The article is very important because it clearly illustrates just how rotten our political/administrative system has become over recent decades.
Neary makes no attempt whatsoever to give rational replies to questions. He is supremely confident that he can say whatever he likes, no matter how ridiculous.
He knows with an arrogance bred over a long and disgraceful career that nobody, no individual, no regulatory authority, no legal authority; no State authority can touch him.
His attitude of supreme immunity from accountability sees him treat the court system and by extension the State with total contempt.
His warped attitude towards his own self-respect and the good of his country is by no means unique.
A significant percentage of those wielding power and influence in our corrupt state operate with the very same warped mindset.
The meetings not noted, the questions unasked
Vincent Browne
On Thursday, March 13th, last, Patrick Neary, the former financial regulator, gave evidence at the Anglo trial about a meeting he had with David Drumm, then chief executive of Anglo Irish Bank on September 12th, 2007.
The meeting occurred on the day after Drumm and Seán FitzPatrick (then chairman of Anglo Irish Bank) had heard from the businessman Seán Quinn that Quinn had amassed, indirectly through contracts for difference (CFDs), a 24 per cent shareholding in the bank, a situation that imperilled the viability of the bank and the Irish financial system as a whole.
Arising from that revelation, the Anglo board, according to a number of its members, directed Drumm to meet and inform the regulator of the precarious situation that had transpired. There were two meetings with Neary – on September 12th and September 27th.
No recollection
Neary had no recollection of a second meeting with Drumm.
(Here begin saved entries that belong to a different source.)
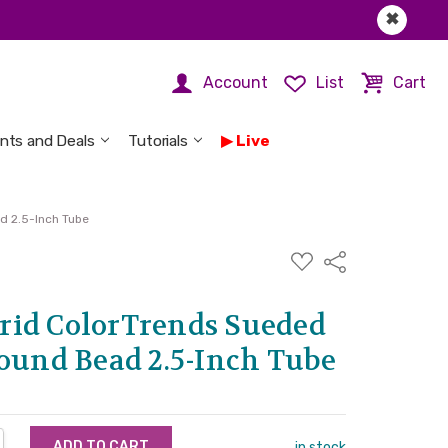
✖
Account
List
Cart
nts and Deals
Tutorials
Live
d 2.5-Inch Tube
ADD
Share
TO
WISH
LIST
id ColorTrends Sueded
Round Bead 2.5-Inch Tube
NTITY:
REASE QUANTITY:
in stock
He was asked by a defence counsel, Michael O’Higgins, if he had kept a note of the meeting on September 12th, 2007, with Drumm, the meeting that he did recall. Neary said he had not kept a note of the meeting.
Asked if he kept notes of meetings in the normal course of his business, he said he did but in this case Drumm had asked could he drop in to see him as there was something he wanted to discuss privately.
It was “a special meeting of a personal nature that was [what was] conveyed to me before [Drumm] came in”.
Q: “Well I would regard personal nature like I’m having problems at home or where I’m going on holiday. I take it we’re not talking about that?”
A: “Well it allowed for that possibility.”
Q: “It did, did it?”
A: “Yes it did because I had no idea what kind of an issue a chief executive of a financial institution might come and raise with me .”
Q: “Well, could it have something to do with finance – rather than trouble at home ?”
A: “Oh, it could be to do with anything, but I got the impression that – from Mr Drumm – that this was very much an informal chat he wanted to have with me .”
Also in his evidence on Thursday, March 13th, last, he said Drumm expressed concern at that meeting about rumours “about possible holding of CFD positions against shares in the bank . . . That Mr Quinn may have held up to 10 per cent of the shares in the bank by way of CFDs”.
Worried
He said Drumm was “worried that perhaps the CFD holdings by Mr Quinn was even bigger than that but he had no way of finding out and he wanted to see what information, if any, that the authority had or was there any way we could find out”. He insisted Drumm did not inform him that Quinn’s CFDs position amounted to 24 per cent.
Neary had a meeting with Quinn subsequently, in January 2008. He was asked:
Q: “Did you ask him [about his CFD position in Anglo] ?”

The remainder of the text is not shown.